Malgré mon gilet moulant, à l'épreuve des flèches et brodé d'or, chaud en hiver et frais en été, j'ai eu la chair de poule sur tout le corps. Mon visage était toujours enfoui contre sa poitrine, et j'étais rouge comme une tomate, incapable de bouger pendant un long moment.

« Tu vas rester dans cette position jusqu'à ce que tu rentres à la maison ? » demanda Zi Mo d'une voix taquine, venue d'en haut.

Je me suis réveillée en sursaut, et avant même que je puisse me lever, Yi Han avait déjà lâché ma main, passé son bras autour de ma taille et m'avait à moitié soulevée. Juste au moment où il allait parler, qui l'eût cru… qui l'eût cru, cette calèche ! Bon sang, qui avait bien pu louer cette calèche qui n'avait aucun équilibre ?

Je venais à peine de me redresser, je n'étais même pas encore complètement debout, quand la calèche a violemment tangué vers Yihan. Yihan, toujours à moitié accroupi, est resté parfaitement immobile, mais j'ai hurlé et je suis tombée sur lui.

Une lueur de panique traversa enfin les yeux noirs d'Yi Han. Il tendit la main pour me soutenir, mais la violence du choc me serra fort dans ses bras.

« Huff— » Nous étions tous les deux à moitié allongés sur les sièges, Yihan plaquée contre moi, haletante, encore sous le choc.

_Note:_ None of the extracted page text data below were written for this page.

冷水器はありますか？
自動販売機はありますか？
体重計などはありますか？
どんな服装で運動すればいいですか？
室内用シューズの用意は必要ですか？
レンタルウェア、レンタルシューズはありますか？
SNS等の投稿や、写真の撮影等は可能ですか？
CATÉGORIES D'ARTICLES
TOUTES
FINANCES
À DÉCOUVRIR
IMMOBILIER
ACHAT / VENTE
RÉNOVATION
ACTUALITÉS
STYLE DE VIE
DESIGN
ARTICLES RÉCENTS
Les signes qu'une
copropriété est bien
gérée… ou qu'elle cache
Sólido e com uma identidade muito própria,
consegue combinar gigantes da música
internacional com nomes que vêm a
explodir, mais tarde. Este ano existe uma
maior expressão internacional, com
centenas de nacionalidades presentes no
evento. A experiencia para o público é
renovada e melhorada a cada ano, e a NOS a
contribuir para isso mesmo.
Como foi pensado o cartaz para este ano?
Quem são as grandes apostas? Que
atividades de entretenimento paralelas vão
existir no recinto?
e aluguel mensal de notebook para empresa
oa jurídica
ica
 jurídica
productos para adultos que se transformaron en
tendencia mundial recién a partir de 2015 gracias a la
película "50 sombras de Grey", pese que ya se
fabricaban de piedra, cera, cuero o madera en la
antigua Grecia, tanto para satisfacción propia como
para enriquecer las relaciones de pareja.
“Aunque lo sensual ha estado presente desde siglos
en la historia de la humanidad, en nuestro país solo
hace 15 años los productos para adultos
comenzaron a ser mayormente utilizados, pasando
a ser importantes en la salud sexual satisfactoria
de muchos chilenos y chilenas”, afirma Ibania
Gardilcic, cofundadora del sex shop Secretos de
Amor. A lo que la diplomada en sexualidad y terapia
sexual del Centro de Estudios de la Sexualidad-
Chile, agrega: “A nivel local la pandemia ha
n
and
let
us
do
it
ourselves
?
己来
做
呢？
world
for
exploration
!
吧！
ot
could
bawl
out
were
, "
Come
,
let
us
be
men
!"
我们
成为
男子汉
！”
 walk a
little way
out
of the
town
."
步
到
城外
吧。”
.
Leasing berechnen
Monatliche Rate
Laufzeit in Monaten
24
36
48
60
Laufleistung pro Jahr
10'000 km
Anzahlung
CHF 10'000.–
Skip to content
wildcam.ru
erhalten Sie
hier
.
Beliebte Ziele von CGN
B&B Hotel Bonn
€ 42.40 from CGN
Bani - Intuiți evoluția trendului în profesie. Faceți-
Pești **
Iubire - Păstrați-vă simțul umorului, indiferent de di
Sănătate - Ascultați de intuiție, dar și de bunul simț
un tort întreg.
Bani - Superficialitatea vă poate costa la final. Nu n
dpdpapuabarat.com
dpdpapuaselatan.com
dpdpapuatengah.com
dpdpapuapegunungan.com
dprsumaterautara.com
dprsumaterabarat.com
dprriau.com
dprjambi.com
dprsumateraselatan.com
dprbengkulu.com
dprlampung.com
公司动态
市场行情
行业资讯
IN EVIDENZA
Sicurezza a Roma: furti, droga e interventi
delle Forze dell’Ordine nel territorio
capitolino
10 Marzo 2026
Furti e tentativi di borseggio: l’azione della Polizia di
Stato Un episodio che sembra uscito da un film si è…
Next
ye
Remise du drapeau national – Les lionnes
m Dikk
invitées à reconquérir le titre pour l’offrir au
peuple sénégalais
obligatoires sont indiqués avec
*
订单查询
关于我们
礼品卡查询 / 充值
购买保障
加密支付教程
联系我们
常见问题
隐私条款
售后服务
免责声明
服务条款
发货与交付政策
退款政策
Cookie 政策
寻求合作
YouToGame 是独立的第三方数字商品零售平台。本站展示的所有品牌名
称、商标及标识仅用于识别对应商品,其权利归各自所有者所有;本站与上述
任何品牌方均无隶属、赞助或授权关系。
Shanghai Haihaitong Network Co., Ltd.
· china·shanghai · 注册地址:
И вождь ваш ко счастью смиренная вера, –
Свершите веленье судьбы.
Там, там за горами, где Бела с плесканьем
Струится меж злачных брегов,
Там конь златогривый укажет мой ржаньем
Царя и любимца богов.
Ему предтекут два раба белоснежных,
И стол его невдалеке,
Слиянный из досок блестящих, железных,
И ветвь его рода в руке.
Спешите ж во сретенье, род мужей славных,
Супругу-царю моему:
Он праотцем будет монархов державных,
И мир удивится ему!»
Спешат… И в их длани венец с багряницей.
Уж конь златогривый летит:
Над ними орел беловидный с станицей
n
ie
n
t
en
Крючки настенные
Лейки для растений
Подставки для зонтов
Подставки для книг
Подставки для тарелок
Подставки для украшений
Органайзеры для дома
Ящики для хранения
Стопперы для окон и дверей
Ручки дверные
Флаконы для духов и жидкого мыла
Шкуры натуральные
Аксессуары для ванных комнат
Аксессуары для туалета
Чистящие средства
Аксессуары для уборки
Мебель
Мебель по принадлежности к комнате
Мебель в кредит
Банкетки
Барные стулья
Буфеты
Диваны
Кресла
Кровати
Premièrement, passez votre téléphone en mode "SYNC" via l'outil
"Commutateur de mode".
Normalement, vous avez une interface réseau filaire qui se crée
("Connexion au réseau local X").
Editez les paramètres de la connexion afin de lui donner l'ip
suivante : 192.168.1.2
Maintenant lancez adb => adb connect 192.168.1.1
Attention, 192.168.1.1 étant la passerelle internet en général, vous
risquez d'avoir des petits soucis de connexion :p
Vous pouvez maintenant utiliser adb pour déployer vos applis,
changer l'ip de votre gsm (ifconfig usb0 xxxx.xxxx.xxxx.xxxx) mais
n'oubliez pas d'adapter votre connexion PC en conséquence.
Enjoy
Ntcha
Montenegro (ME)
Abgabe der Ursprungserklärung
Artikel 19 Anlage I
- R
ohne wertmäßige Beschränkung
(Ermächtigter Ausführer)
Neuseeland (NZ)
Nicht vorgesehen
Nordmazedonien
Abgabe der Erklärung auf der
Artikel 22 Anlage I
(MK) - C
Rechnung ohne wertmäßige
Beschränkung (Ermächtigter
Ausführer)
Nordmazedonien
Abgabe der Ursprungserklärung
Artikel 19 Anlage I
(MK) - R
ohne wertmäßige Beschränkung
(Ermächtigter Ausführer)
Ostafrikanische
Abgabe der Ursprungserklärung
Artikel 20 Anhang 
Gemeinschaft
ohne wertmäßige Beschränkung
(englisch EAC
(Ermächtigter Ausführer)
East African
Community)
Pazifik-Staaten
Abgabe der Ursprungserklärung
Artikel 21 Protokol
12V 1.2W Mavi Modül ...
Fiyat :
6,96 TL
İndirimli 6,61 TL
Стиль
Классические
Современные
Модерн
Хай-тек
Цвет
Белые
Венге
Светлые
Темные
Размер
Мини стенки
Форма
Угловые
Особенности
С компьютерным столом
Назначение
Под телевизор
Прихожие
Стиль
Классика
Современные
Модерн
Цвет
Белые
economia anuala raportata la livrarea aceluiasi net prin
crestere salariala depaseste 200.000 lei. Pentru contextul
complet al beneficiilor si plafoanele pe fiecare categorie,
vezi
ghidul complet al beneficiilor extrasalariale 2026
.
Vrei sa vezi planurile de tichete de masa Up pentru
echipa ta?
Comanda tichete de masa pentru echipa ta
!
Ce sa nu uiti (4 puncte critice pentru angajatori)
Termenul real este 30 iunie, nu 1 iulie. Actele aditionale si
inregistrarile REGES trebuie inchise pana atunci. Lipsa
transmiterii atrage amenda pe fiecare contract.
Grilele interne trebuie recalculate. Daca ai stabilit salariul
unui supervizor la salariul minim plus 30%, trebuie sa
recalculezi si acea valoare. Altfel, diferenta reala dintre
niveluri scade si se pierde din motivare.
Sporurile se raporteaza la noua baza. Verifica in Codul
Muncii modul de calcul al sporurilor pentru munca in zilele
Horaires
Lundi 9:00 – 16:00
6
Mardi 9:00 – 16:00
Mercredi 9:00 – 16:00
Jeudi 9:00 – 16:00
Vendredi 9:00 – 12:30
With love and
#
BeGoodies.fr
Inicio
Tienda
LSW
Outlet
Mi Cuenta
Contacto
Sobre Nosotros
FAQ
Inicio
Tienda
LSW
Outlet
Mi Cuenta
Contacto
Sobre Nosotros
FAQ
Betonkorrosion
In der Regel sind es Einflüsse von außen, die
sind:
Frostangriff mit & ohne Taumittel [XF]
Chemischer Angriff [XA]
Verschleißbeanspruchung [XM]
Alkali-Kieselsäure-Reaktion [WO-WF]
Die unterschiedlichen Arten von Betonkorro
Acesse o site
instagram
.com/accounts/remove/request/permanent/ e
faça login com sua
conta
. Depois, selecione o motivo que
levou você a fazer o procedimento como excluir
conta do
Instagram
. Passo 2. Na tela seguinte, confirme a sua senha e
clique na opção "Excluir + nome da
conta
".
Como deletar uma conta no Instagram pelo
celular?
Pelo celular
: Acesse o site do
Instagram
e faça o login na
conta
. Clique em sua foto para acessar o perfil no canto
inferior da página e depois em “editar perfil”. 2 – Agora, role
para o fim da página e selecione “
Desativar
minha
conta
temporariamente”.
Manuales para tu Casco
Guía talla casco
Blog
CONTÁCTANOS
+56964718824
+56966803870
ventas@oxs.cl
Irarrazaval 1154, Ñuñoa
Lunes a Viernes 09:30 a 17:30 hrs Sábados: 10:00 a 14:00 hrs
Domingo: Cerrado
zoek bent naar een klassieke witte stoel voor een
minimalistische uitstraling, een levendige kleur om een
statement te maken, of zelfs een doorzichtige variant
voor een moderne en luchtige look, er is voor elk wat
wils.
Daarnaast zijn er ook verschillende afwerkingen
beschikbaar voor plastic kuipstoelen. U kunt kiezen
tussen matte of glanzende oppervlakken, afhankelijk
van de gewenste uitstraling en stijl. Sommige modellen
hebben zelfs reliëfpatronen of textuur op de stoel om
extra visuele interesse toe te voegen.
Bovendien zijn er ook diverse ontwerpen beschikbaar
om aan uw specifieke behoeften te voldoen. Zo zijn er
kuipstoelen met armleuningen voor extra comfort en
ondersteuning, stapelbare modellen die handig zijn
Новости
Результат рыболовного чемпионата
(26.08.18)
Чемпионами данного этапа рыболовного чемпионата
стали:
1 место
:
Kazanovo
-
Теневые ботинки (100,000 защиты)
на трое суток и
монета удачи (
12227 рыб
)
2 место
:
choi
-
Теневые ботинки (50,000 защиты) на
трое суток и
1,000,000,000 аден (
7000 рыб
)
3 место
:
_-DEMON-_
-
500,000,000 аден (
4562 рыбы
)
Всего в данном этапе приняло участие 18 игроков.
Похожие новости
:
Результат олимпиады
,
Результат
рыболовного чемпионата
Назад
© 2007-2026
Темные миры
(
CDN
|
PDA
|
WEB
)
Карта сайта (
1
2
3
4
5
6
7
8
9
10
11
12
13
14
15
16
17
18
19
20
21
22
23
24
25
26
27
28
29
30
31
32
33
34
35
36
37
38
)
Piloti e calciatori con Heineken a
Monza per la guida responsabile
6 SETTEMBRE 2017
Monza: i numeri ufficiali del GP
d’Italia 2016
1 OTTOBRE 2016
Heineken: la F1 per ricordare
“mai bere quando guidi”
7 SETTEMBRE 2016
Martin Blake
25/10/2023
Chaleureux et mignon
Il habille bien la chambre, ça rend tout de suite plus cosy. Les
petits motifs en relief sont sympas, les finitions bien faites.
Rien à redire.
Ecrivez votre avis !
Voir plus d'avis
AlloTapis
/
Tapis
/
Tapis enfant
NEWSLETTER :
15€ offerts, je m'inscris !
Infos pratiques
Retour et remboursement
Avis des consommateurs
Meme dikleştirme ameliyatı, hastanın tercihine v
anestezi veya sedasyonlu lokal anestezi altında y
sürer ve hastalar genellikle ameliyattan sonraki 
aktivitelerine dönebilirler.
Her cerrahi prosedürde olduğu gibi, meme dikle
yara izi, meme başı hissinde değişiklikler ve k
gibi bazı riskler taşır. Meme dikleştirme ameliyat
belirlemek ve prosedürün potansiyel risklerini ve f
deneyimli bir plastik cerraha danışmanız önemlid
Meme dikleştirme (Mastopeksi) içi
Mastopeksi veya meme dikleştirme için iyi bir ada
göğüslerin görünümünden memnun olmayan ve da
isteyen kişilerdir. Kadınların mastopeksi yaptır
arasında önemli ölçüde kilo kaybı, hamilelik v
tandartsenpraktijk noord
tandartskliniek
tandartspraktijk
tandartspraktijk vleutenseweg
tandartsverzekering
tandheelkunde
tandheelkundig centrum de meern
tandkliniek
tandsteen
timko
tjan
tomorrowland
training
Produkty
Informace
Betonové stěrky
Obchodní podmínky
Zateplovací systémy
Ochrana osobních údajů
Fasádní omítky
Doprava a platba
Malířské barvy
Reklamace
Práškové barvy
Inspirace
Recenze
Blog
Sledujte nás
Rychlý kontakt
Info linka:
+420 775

Dans le wagon cahoteux, on n'entendait que nos halètements. La main autour de ma taille passa du froid au chaud, du lâche au serré. J'ouvris les yeux et croisai ce regard vert foncé et brillant. Surprise, perplexité et une multitude d'émotions complexes s'y reflétaient.

Mes lèvres étaient pressées contre quelque chose de frais, tremblant légèrement, une sensation collante et picotante. Je n'ai pas pu m'empêcher de tirer la langue pour soulager cette sensation, mais je ne m'attendais pas à lécher… le coin de ses lèvres.

Yi Han se redressa brusquement, me serrant contre lui, puis me relâcha brusquement, inclinant la tête et disant : « Votre subordonné… Votre subordonné va dehors conduire les chevaux ! »

Avant que je puisse l'arrêter, une silhouette a surgi, a soulevé le rideau et a sauté dehors.